*Work instructions*
In your copy, leave out all pictures and reproduce every entry exactly.

*Records supplied*
▬▬▬▬▬▬▬▬▬▬

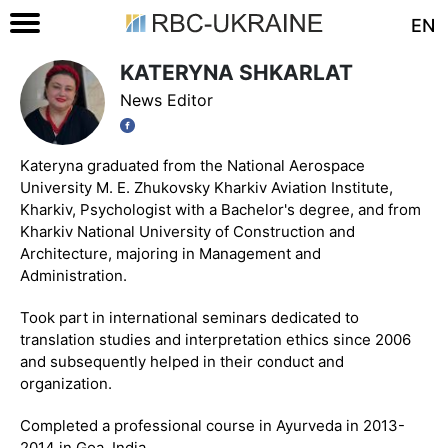
EN
KATERYNA SHKARLAT
News Editor
Kateryna graduated from the National Aerospace
University M. E. Zhukovsky Kharkiv Aviation Institute,
Kharkiv, Psychologist with a Bachelor's degree, and from
Kharkiv National University of Construction and
Architecture, majoring in Management and
Administration.
Took part in international seminars dedicated to
translation studies and interpretation ethics since 2006
and subsequently helped in their conduct and
organization.
Completed a professional course in Ayurveda in 2013-
2014 in Goa, India.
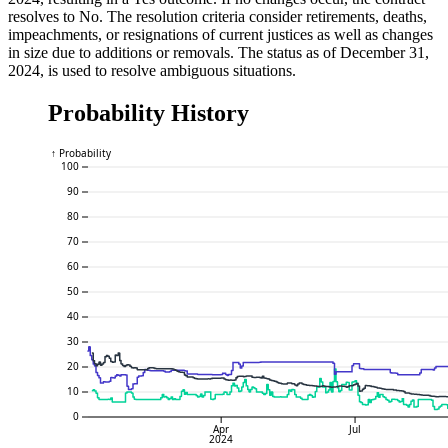
resolves to No. The resolution criteria consider retirements, deaths,
impeachments, or resignations of current justices as well as changes
in size due to additions or removals. The status as of December 31,
2024, is used to resolve ambiguous situations.
Probability History
↑ Probability
100
90
80
70
60
50
40
30
20
10
0
Apr
Jul
2024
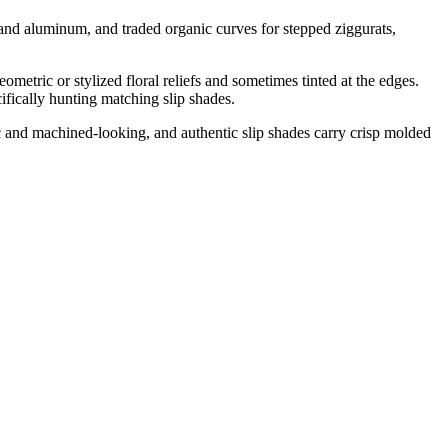
and aluminum, and traded organic curves for stepped ziggurats,
eometric or stylized floral reliefs and sometimes tinted at the edges.
fically hunting matching slip shades.
ic and machined-looking, and authentic slip shades carry crisp molded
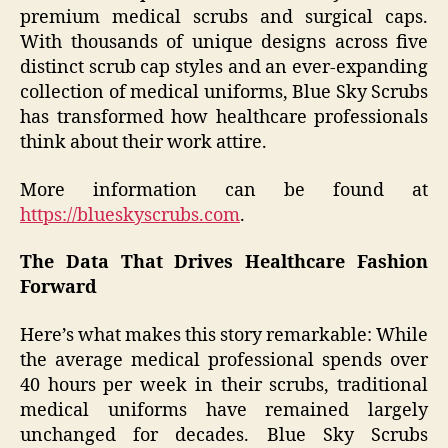
premium medical scrubs and surgical caps.
With thousands of unique designs across five
distinct scrub cap styles and an ever-expanding
collection of medical uniforms, Blue Sky Scrubs
has transformed how healthcare professionals
think about their work attire.
More information can be found at
https://blueskyscrubs.com
.
The Data That Drives Healthcare Fashion
Forward
Here’s what makes this story remarkable: While
the average medical professional spends over
40 hours per week in their scrubs, traditional
medical uniforms have remained largely
unchanged for decades. Blue Sky Scrubs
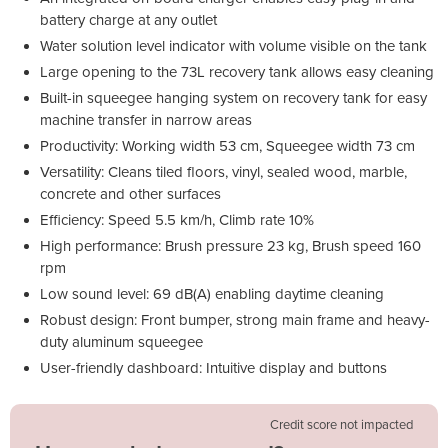
battery charge at any outlet
Water solution level indicator with volume visible on the tank
Large opening to the 73L recovery tank allows easy cleaning
Built-in squeegee hanging system on recovery tank for easy
machine transfer in narrow areas
Productivity: Working width 53 cm, Squeegee width 73 cm
Versatility: Cleans tiled floors, vinyl, sealed wood, marble,
concrete and other surfaces
Efficiency: Speed 5.5 km/h, Climb rate 10%
High performance: Brush pressure 23 kg, Brush speed 160
rpm
Low sound level: 69 dB(A) enabling daytime cleaning
Robust design: Front bumper, strong main frame and heavy-
duty aluminum squeegee
User-friendly dashboard: Intuitive display and buttons
Credit score not impacted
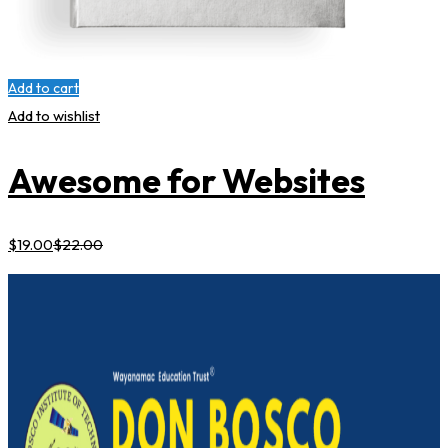
Add to cart
Add to wishlist
Awesome for Websites
$
19
.00
$
22
.00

▬▬▬▬▬▬▬▬▬▬

*Response for this exercise*
EN
KATERYNA SHKARLAT
News Editor
Kateryna graduated from the National Aerospace
University M. E. Zhukovsky Kharkiv Aviation Institute,
Kharkiv, Psychologist with a Bachelor's degree, and from
Kharkiv National University of Construction and
Architecture, majoring in Management and
Administration.
Took part in international seminars dedicated to
translation studies and interpretation ethics since 2006
and subsequently helped in their conduct and
organization.
Completed a professional course in Ayurveda in 2013-
2014 in Goa, India.
resolves to No. The resolution criteria consider retirements, deaths,
impeachments, or resignations of current justices as well as changes
in size due to additions or removals. The status as of December 31,
2024, is used to resolve ambiguous situations.
Probability History
↑ Probability
100
90
80
70
60
50
40
30
20
10
0
Apr
Jul
2024
and aluminum, and traded organic curves for stepped ziggurats,
eometric or stylized floral reliefs and sometimes tinted at the edges.
fically hunting matching slip shades.
ic and machined-looking, and authentic slip shades carry crisp molded
premium medical scrubs and surgical caps.
With thousands of unique designs across five
distinct scrub cap styles and an ever-expanding
collection of medical uniforms, Blue Sky Scrubs
has transformed how healthcare professionals
think about their work attire.
More information can be found at
https://blueskyscrubs.com
.
The Data That Drives Healthcare Fashion
Forward
Here’s what makes this story remarkable: While
the average medical professional spends over
40 hours per week in their scrubs, traditional
medical uniforms have remained largely
unchanged for decades. Blue Sky Scrubs
battery charge at any outlet
Water solution level indicator with volume visible on the tank
Large opening to the 73L recovery tank allows easy cleaning
Built-in squeegee hanging system on recovery tank for easy
machine transfer in narrow areas
Productivity: Working width 53 cm, Squeegee width 73 cm
Versatility: Cleans tiled floors, vinyl, sealed wood, marble,
concrete and other surfaces
Efficiency: Speed 5.5 km/h, Climb rate 10%
High performance: Brush pressure 23 kg, Brush speed 160
rpm
Low sound level: 69 dB(A) enabling daytime cleaning
Robust design: Front bumper, strong main frame and heavy-
duty aluminum squeegee
User-friendly dashboard: Intuitive display and buttons
Credit score not impacted
Add to cart
Add to wishlist
Awesome for Websites
$
19
.00
$
22
.00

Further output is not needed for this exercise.